• **WORK ORDER**
Please copy, word for word, the line holding "Mask each instance" and each line that follows it through the end of the entries, omitting any pictures.
======== INPUT DATA
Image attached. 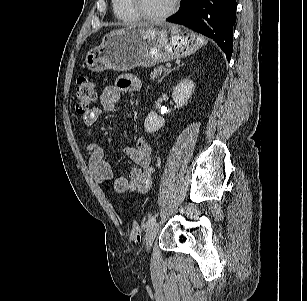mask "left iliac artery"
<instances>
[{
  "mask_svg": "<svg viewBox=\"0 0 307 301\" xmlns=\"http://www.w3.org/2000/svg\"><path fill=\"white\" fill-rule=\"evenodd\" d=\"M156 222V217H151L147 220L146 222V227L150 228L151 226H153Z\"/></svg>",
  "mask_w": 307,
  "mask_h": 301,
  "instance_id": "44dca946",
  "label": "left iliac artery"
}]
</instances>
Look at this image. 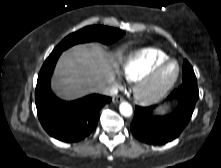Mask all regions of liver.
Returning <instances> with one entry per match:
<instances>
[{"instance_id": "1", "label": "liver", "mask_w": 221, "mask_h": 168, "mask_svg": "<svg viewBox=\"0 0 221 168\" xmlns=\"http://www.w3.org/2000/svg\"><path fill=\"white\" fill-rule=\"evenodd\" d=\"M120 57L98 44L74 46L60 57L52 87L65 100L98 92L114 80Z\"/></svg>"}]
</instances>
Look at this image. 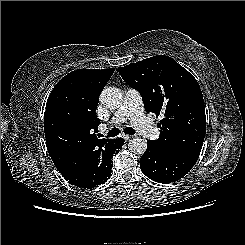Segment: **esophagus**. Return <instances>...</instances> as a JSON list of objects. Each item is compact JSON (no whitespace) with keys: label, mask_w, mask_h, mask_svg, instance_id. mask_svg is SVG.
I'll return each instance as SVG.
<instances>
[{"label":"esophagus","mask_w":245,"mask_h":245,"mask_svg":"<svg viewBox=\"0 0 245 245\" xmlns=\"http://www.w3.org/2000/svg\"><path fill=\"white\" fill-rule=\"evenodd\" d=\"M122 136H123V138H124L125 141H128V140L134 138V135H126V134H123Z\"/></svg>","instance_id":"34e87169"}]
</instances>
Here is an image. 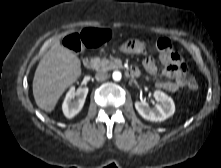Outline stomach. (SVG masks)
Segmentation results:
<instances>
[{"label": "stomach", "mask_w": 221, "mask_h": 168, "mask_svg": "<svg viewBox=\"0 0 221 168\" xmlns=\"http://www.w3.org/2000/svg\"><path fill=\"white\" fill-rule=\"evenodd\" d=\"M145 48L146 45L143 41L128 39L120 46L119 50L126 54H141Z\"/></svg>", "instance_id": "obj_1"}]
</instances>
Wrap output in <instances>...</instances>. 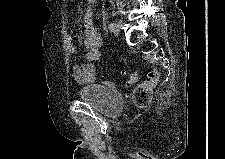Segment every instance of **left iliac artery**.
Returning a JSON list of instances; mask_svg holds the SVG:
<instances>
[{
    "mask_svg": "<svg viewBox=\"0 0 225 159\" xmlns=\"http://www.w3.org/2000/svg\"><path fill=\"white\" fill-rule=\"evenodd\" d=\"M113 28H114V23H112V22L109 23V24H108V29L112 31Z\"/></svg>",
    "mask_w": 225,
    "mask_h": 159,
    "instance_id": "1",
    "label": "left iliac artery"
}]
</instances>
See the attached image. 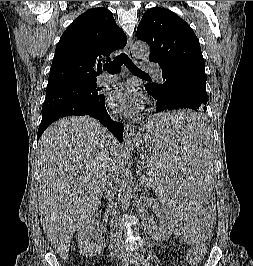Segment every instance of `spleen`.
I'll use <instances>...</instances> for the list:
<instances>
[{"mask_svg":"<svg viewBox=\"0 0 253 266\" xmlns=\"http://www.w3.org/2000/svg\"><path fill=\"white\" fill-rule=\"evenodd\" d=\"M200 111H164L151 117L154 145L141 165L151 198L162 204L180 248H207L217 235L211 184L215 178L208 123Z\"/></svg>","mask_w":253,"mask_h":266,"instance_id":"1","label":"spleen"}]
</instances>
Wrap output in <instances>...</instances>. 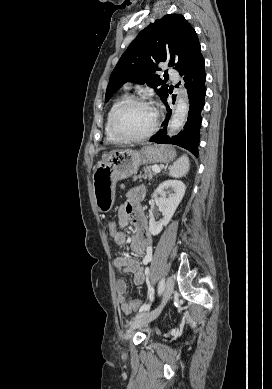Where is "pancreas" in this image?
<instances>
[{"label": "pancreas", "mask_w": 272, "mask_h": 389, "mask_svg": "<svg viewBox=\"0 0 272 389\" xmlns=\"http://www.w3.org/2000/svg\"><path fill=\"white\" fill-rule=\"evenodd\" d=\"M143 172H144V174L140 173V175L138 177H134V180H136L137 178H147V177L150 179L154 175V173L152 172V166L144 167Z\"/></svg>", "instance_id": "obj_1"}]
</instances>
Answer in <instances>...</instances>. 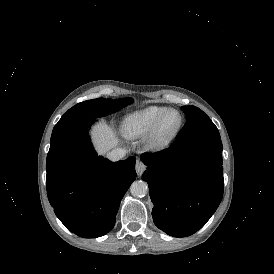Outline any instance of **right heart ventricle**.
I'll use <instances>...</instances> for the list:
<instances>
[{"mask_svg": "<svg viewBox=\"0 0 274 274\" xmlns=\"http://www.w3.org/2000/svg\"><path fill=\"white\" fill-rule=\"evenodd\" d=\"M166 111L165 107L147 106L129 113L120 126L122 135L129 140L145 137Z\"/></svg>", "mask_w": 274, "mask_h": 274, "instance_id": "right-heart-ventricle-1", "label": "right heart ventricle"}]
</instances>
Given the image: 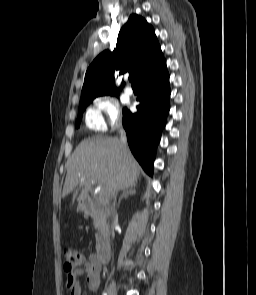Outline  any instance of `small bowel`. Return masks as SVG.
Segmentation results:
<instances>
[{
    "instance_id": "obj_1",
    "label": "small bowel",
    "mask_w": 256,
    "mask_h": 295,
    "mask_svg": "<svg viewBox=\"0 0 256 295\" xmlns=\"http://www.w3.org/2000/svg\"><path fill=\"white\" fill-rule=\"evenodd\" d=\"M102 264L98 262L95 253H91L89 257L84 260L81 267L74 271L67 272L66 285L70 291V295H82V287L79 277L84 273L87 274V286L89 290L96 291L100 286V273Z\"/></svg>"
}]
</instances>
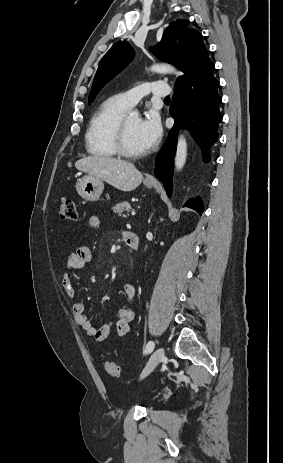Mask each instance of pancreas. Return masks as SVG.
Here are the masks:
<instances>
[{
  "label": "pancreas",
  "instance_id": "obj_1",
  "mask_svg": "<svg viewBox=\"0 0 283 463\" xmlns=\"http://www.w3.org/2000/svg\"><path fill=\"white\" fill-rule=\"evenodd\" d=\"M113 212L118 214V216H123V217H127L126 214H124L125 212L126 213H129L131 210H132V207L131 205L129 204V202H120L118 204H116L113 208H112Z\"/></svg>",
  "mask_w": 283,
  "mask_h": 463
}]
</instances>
================
• **SOLUTION**
Mask each instance of pancreas. Return masks as SVG.
Here are the masks:
<instances>
[{
  "label": "pancreas",
  "instance_id": "obj_1",
  "mask_svg": "<svg viewBox=\"0 0 283 463\" xmlns=\"http://www.w3.org/2000/svg\"><path fill=\"white\" fill-rule=\"evenodd\" d=\"M113 212L118 214V216H123V217H127L126 214H124L125 212L126 213H129L131 210H132V207L131 205L129 204V202H120L118 204H116L113 208H112Z\"/></svg>",
  "mask_w": 283,
  "mask_h": 463
}]
</instances>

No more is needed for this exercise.